- What to do -
From the records below, find each line with the string "累计综合票房" and copy it.
☆ ☆ ☆ ☆
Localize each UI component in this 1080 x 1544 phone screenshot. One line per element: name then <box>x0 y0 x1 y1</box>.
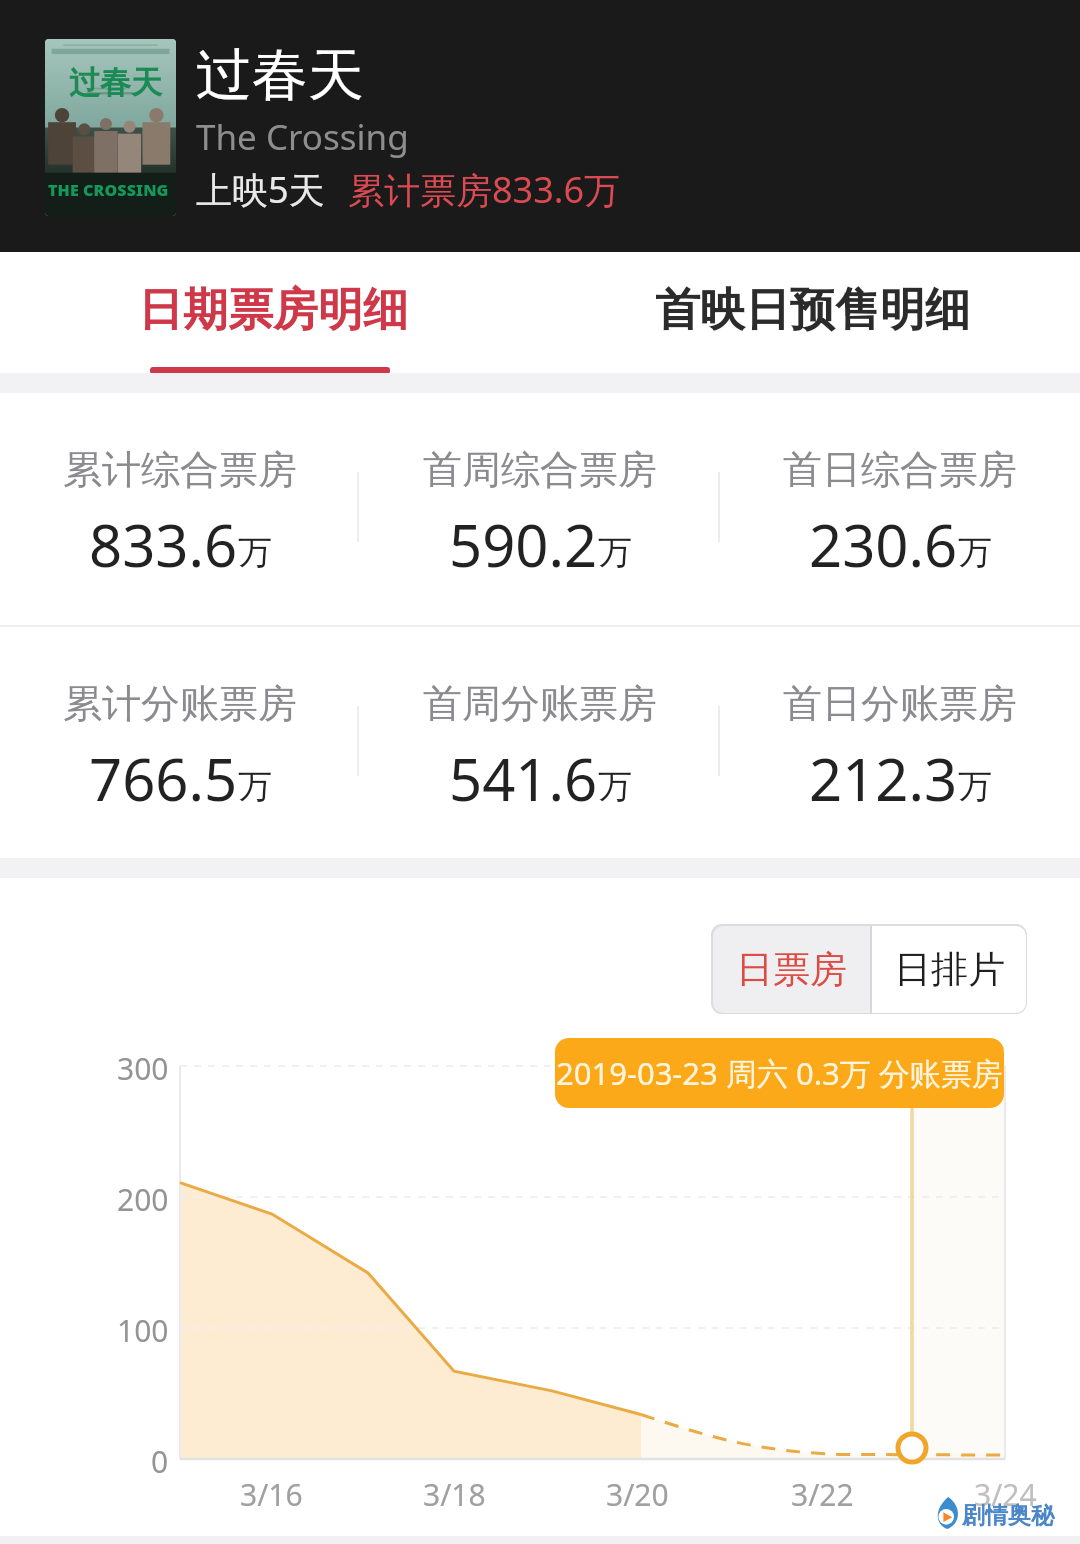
staticText: 万 <box>958 765 992 808</box>
staticText: 100 <box>117 1310 169 1351</box>
staticText: 累计分账票房 <box>63 679 297 728</box>
staticText: 3/24 <box>974 1474 1037 1515</box>
staticText: 剧情奥秘 <box>962 1501 1054 1530</box>
button[interactable]: 日票房 <box>713 926 870 1013</box>
staticText: 766.5 <box>89 739 238 818</box>
staticText: 833.6 <box>89 505 238 584</box>
staticText: 590.2 <box>449 505 598 584</box>
staticText: 首日综合票房 <box>783 445 1017 494</box>
staticText: 万 <box>598 765 632 808</box>
staticText: 万 <box>238 765 272 808</box>
staticText: 首映日预售明细 <box>655 282 970 339</box>
button[interactable]: 首日综合票房 <box>720 393 1080 625</box>
staticText: 541.6 <box>449 739 598 818</box>
staticText: 日期票房明细 <box>138 282 408 339</box>
staticText: 万 <box>958 531 992 574</box>
staticText: 日排片 <box>894 946 1005 993</box>
staticText: 3/20 <box>606 1474 669 1515</box>
staticText: 300 <box>117 1048 169 1089</box>
staticText: 0 <box>151 1441 169 1482</box>
staticText: 累计票房833.6万 <box>348 165 621 214</box>
button[interactable]: 首日分账票房 <box>720 627 1080 859</box>
staticText: 首周综合票房 <box>423 445 657 494</box>
staticText: THE CROSSING <box>48 179 169 201</box>
button[interactable]: Movie poster 过春天 <box>0 0 1080 252</box>
staticText: 3/18 <box>423 1474 486 1515</box>
staticText: 212.3 <box>809 739 958 818</box>
staticText: 上映5天 <box>196 165 325 214</box>
staticText: 3/16 <box>240 1474 303 1515</box>
button[interactable]: 累计分账票房 <box>0 627 360 859</box>
button[interactable]: 首周分账票房 <box>360 627 720 859</box>
staticText: 首日分账票房 <box>783 679 1017 728</box>
staticText: 首周分账票房 <box>423 679 657 728</box>
staticText: 万 <box>598 531 632 574</box>
button[interactable]: 首映日预售明细 <box>542 252 1080 375</box>
staticText: 过春天 <box>69 63 162 102</box>
button[interactable]: 首周综合票房 <box>360 393 720 625</box>
staticText: 过春天 <box>196 40 364 111</box>
staticText: 200 <box>117 1179 169 1220</box>
staticText: The Crossing <box>196 113 409 161</box>
button[interactable]: 日期票房明细 <box>3 252 543 375</box>
staticText: 日票房 <box>736 946 847 993</box>
button[interactable]: 日排片 <box>872 926 1026 1013</box>
staticText: 累计综合票房 <box>63 445 297 494</box>
staticText: 万 <box>238 531 272 574</box>
button[interactable]: Movie poster 过春天 <box>45 39 176 216</box>
button[interactable]: 累计综合票房 <box>0 393 360 625</box>
staticText: 230.6 <box>809 505 958 584</box>
staticText: 2019-03-23 周六 0.3万 分账票房 <box>556 1052 1003 1094</box>
staticText: 3/22 <box>791 1474 854 1515</box>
☆ ☆ ☆ ☆
- Task solution -
staticText: 累计综合票房 <box>63 445 297 494</box>
button[interactable]: 累计综合票房 <box>0 393 360 625</box>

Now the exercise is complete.